Noun number errors: “The advices you gave to me are...”, where an uncountable noun is pluralised. This can also be partially dealt with by using a dataset of uncountable nouns and checking that all plural nouns are countable.
The statistic model is compared with one of the leading machine learning models for grammatical error correction according to BEA 2019 shared task -- GECToR (Grammatical Error Correction: Tag, Not Rewrite) [2]. A neural network architecture called “the Transformer” is the basis of GECToR. The Transformer architecture was initially introduced in 2017 [12]. The special feature of transformers is “attention”, which allows the model to pay more focus on relevant words and sequences, and neglect other, unimportant ones [12, pp. 1-2]. One of the language models GECToR uses for GEC is BERT (Bidirectional Encoder Representations from Transformers), which makes great use of the transformer architecture [3]. BERT-based systems try to predict probabilities of tokens in a sentence, considering that some tokens in the sentence are masked.

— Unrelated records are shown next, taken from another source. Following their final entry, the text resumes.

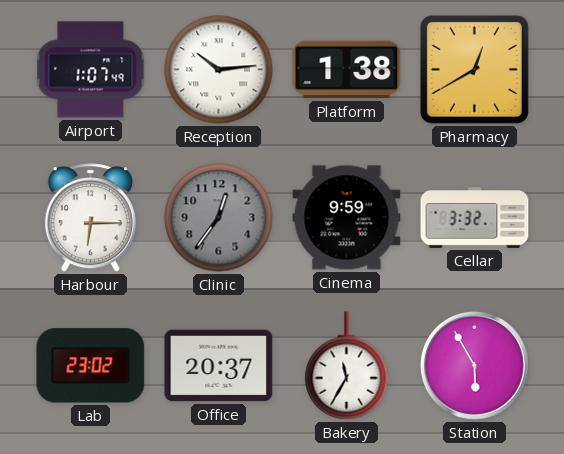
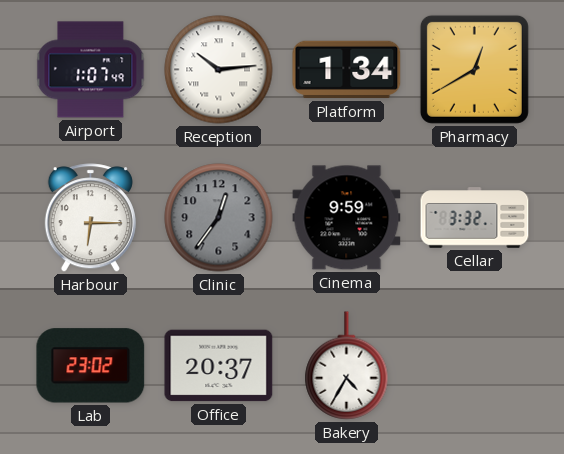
Platform: 1:38 -> 1:34
Bakery: 11:35 -> 4:35
Station: 5:55 -> none
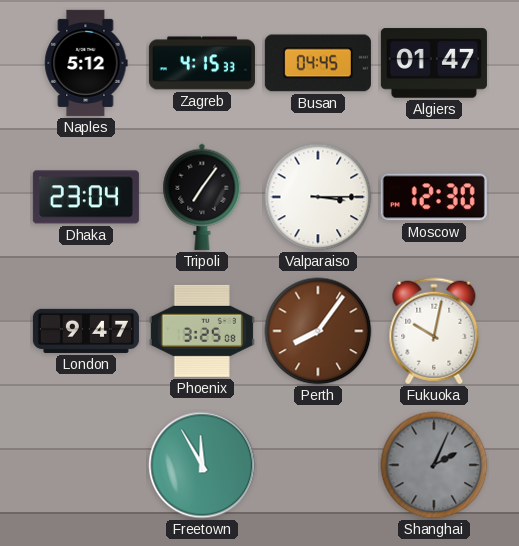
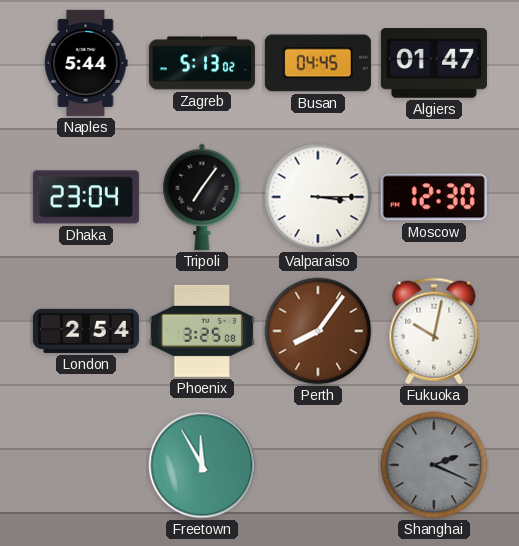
Naples: 5:12 -> 5:44
Zagreb: 4:15 -> 5:13
London: 9:47 -> 2:54
Shanghai: 2:04 -> 2:19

The way GECToR uses BERT is the following: it tries to predict grammatical correction tags in words instead of making the corrections themselves [9, p. 2]. This is very useful because in contrast to other models that just replace incorrect tokens without explanations, GECToR assigns labels that can be further interpreted for educational purposes.

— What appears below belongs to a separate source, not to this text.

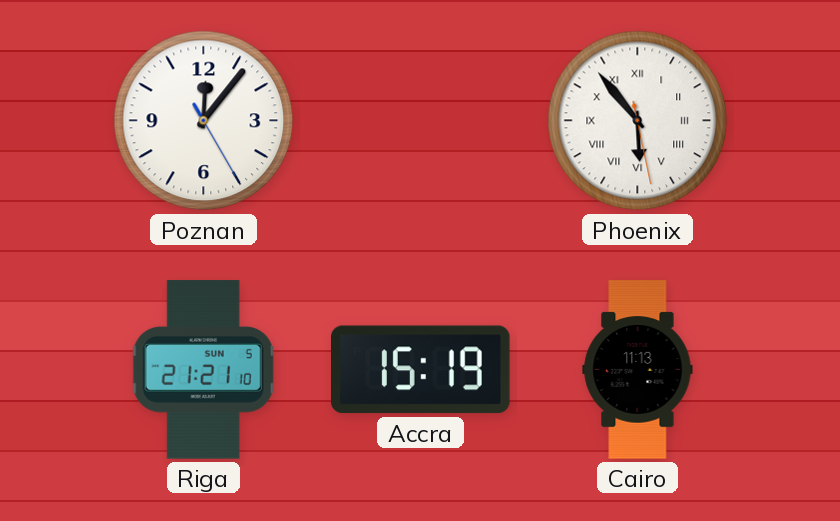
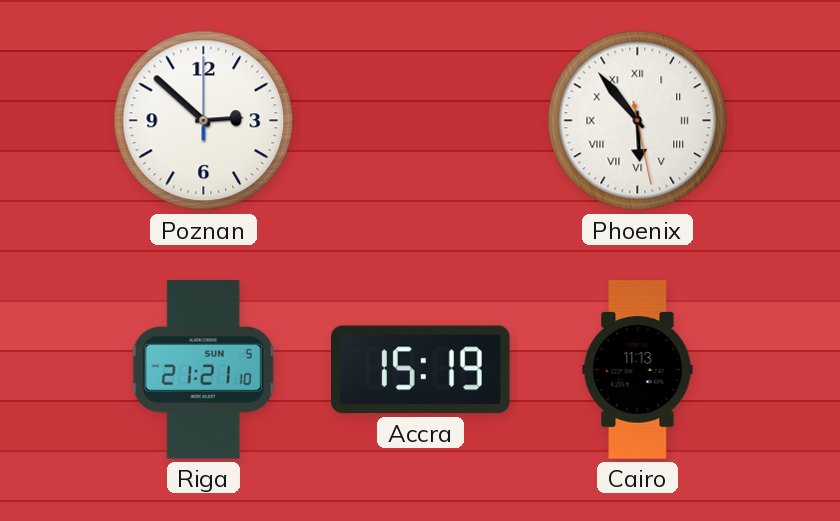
Poznan: 12:06 -> 2:52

The shared task used to contrast the two models is BEA-2019 [2] as it is the most comprehensive recent dataset for Grammatical Error Correction.

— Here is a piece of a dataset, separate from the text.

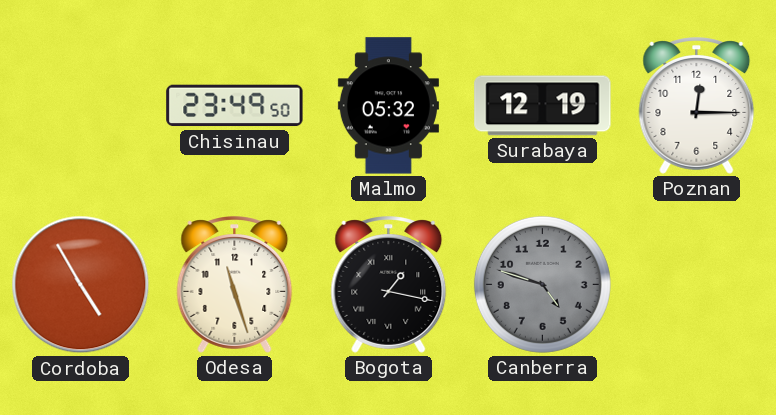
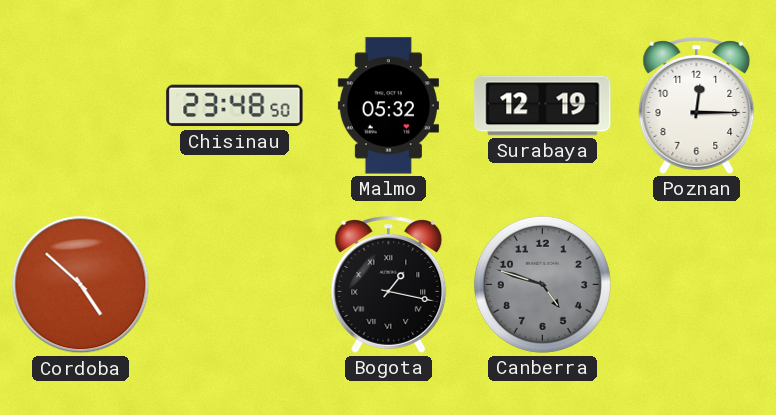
Chisinau: 23:49 -> 23:48
Cordoba: 4:55 -> 4:52
Odesa: 11:27 -> none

The metrics that are used to evaluate performance of the models are precision, recall and F measure. The rule-based model obtained the following results based on the ABCN development dataset: precision -- 18,2 %, recall -- 2,3 %, F05 measure -- 7,6 %.
GECToR was also tested on the same dataset and obtained the following scores: precision 70,6 %, recall 54,8 %, F score 66,7 %. So, as follows from the results of our research, GECToR model can perform with an almost nine-fold increase. The scores were calculated with the help of Error Annotation Toolkit (ERRANT) v.2.2.3 [1].
Conclusions
The main achievement of our paper is that it implements syntactic n-grams in automated grammatical error detection combining them with SpaCy, which is the most popular and efficient library for text parsing so far. However, while SpaCy only creates dependency trees, the module suggested here also extracts n-grams from them. Thus, it has been concluded that deep learning models, such as the Transformer, can turn out to be particularly useful in tasks related to grammatical error correction. It is especially evident when comparing them to rule-based methods that have obtained efficiency scores almost 9 times lower than those in the transformer-based GECToR model as our research has shown. This underlines the importance of research and development of Transformer-based models, as well as their vast potential for a large variety of applications, including Grammatical Error Correction. We believe the observations given here to be productive both for linguistic text analysis and foreign language teaching. The fact that deep learning methods gradually approach human-level performance should be taken into consideration when developing systems for language learning or any kind of error correction software.
References
1. Bryant C., Felice M., Briscoe T. Automatic annotation and evaluation of error types for grammatical error correction. Proceedings of the 55th Annual Meeting of the Association for Computational Linguistics, vol. 1. Vancouver, Canada: Long Papers, 2017.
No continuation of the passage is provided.